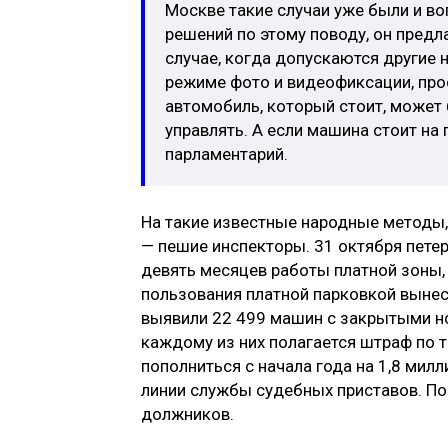
Москве такие случаи уже были и в
решений по этому поводу, он предл
случае, когда допускаются другие
режиме фото и видеофиксации, прос
автомобиль, который стоит, может
управлять. А если машина стоит на 
парламентарий.
На такие известные народные методы, 
— пешие инспекторы. 31 октября петер
девять месяцев работы платной зоны,
пользования платной парковкой вынес
выявили 22 499 машин с закрытыми но
каждому из них полагается штраф по т
пополниться с начала года на 1,8 ми
линии службы судебных приставов. По
должников.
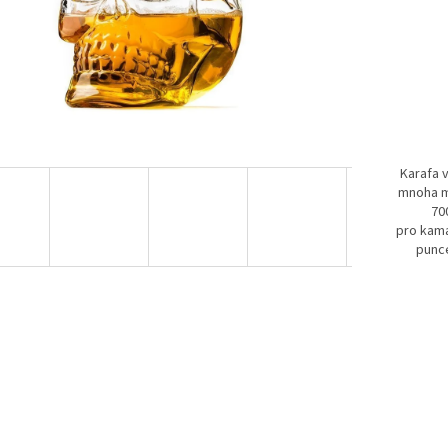
Karafa v
mnoha mi
70
pro kama
punce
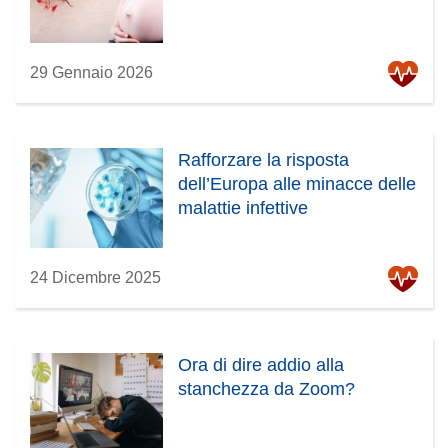
29 Gennaio 2026
Rafforzare la risposta
dell’Europa alle minacce delle
malattie infettive
24 Dicembre 2025
Ora di dire addio alla
stanchezza da Zoom?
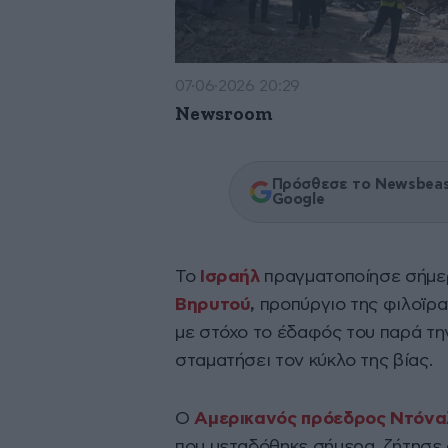
07·06·2026 20:29
Newsroom
Πρόσθεσε το Newsbeast
Google
Το
Ισραήλ
πραγματοποίησε σήμ
Βηρυτού
,
προπύργιο της φιλοϊρ
με στόχο το έδαφός του παρά την
σταματήσει τον κύκλο της βίας.
Ο
Αμερικανός πρόεδρος Ντόνα
που μεταδόθηκε σήμερα, ζήτησε 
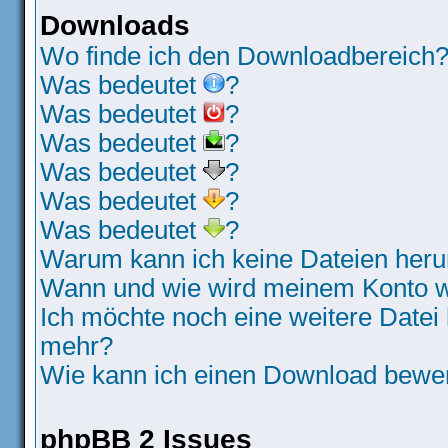
Downloads
Wo finde ich den Downloadbereich
Was bedeutet
?
Was bedeutet
?
Was bedeutet
?
Was bedeutet
?
Was bedeutet
?
Was bedeutet
?
Warum kann ich keine Dateien heru
Wann und wie wird meinem Konto wi
Ich möchte noch eine weitere Datei 
mehr?
Wie kann ich einen Download bewe
phpBB 2 Issues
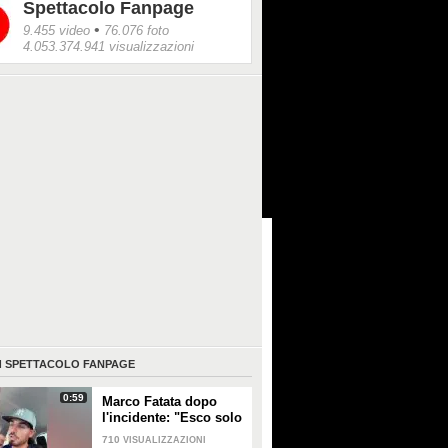
Spettacolo Fanpage
•
9.455 video
76.076 foto
4.053.374.941 visualizzazioni
I
SPETTACOLO FANPAGE
0:59
Marco Fatata dopo
l'incidente: "Esco solo
di sera, i primi tempi
710
VISUALIZZAZIONI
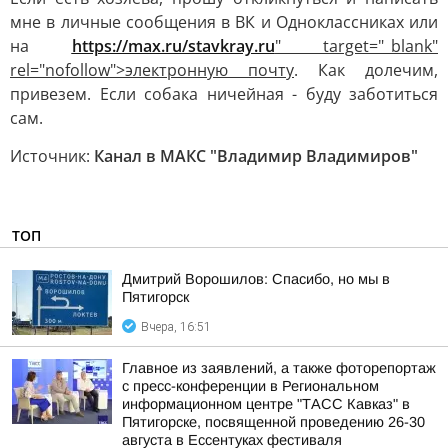
мне в личные сообщения в ВК и Одноклассниках или
на
https://max.ru/stavkray.ru
" target="_blank"
rel="nofollow">электронную почту
. Как долечим,
привезем. Если собака ничейная - буду заботиться
сам.
Источник:
Канал в МАКС "Владимир Владимиров"
ТОП
Дмитрий Ворошилов: Спасибо, но мы в
Пятигорск
Вчера, 16:51
Главное из заявлений, а также фоторепортаж
с пресс-конференции в Региональном
информационном центре "ТАСС Кавказ" в
Пятигорске, посвященной проведению 26-30
августа в Ессентуках фестиваля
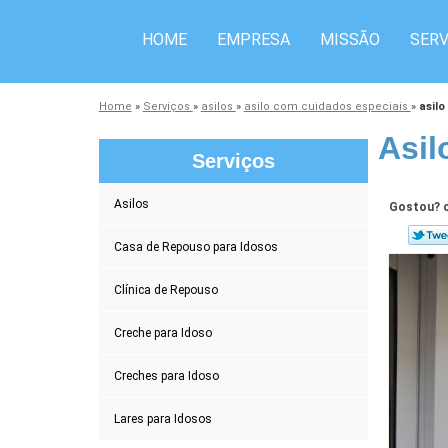
HOME
EMPRESA
MISSÃO
SERV
Home
»
Serviços
»
asilos
»
asilo com cuidados especiais
»
asilo
Asil
Serviços
Asilos
Gostou? c
Casa de Repouso para Idosos
Clínica de Repouso
Creche para Idoso
Creches para Idoso
Lares para Idosos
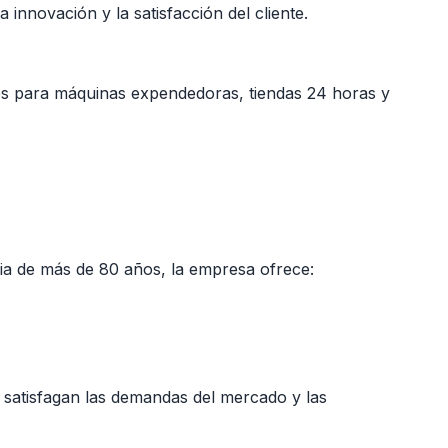
nnovación y la satisfacción del cliente.
les para máquinas expendedoras, tiendas 24 horas y
oria de más de 80 años, la empresa ofrece:
 satisfagan las demandas del mercado y las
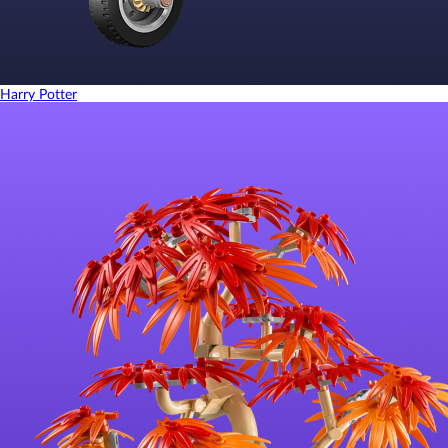
Harry Potter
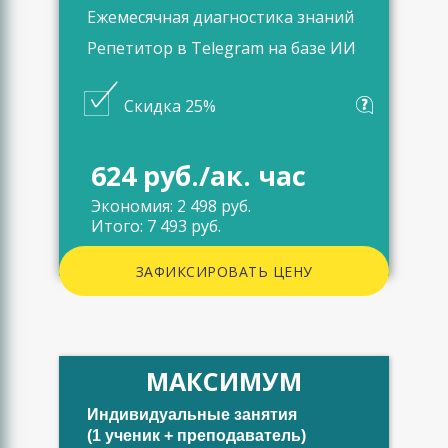
Ежемесячная диагностика знаний
Репетитор в Telegram на базе ИИ
Скидка 25%
624 руб./ак. час
Экономия: 2 498 руб.
Итого: 7 493 руб.
ЗАФИКСИРОВАТЬ ЦЕНУ
МАКСИМУМ
Индивидуальные занятия
(1 ученик + преподаватель)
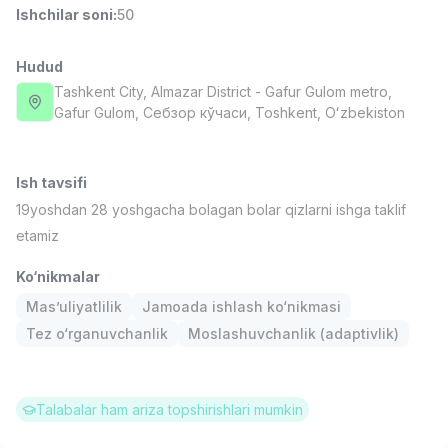
Ishchilar soni
:
50
Full time job
Ish joyidan
Hudud
Farmatsevt
TOP
3,000,000 - 10,000,000 sum
/
Tashkent City
, Almazar District
- Gafur Gulom metro,
NAVBAHOR APTEKA
Gafur Gulom, Себзор кўчаси, Тоshkent, Oʻzbekiston
Full time job
Ish joyidan
Ish tavsifi
Sotuv Operatori (Faqat qizlar!)
TOP
Kelishiladi
19yoshdan 28 yoshgacha bolagan bolar qizlarni ishga taklif
NAFF
etamiz
Full time job
Ish joyidan
Ko‘nikmalar
Sotuv bo'yicha agent
TOP
Mas’uliyatlilik
Jamoada ishlash ko‘nikmasi
Kelishiladi
Tez o‘rganuvchanlik
Moslashuvchanlik (adaptivlik)
LION_ESTATE
Full time job
Ish joyidan
Talabalar ham ariza topshirishlari mumkin
Nemis tili o'qituvchisi
Vakansiyalar
Sohalar
Korxonalar
Profil
Yangi
1,500,000 - 7,000,000 sum
/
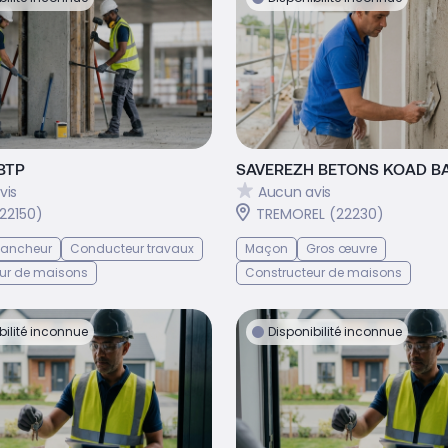
BTP
SAVEREZH BETONS KOAD B
vis
Aucun avis
22150)
TREMOREL (22230)
 Bancheur
Conducteur travaux
Maçon
Gros œuvre
ur de maisons
Constructeur de maisons
bilité inconnue
Disponibilité inconnue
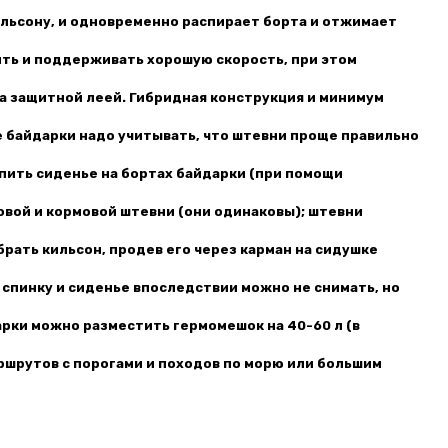
кильсону, и одновременно распирает борта и отжимает
ить и поддерживать хорошую скорость, при этом
на защитной леей. Гибридная конструкция и минимум
е байдарки надо учитывать, что штевни проще правильно
епить сиденье на бортах байдарки (при помощи
овой и кормовой штевни (они одинаковы); штевни
брать кильсон, продев его через карман на сидушке
 спинку и сиденье впоследствии можно не снимать, но
дарки можно разместить гермомешок на 40-60 л (в
аршрутов с порогами и походов по морю или большим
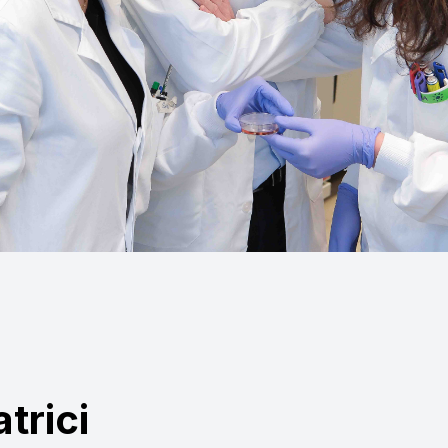
trici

☆ ☆ ☆

Scan the listing above and identify each line holding the string "стоит"; copy every such line.

автомобиль, который стоит, может
управлять. А если машина стоит на 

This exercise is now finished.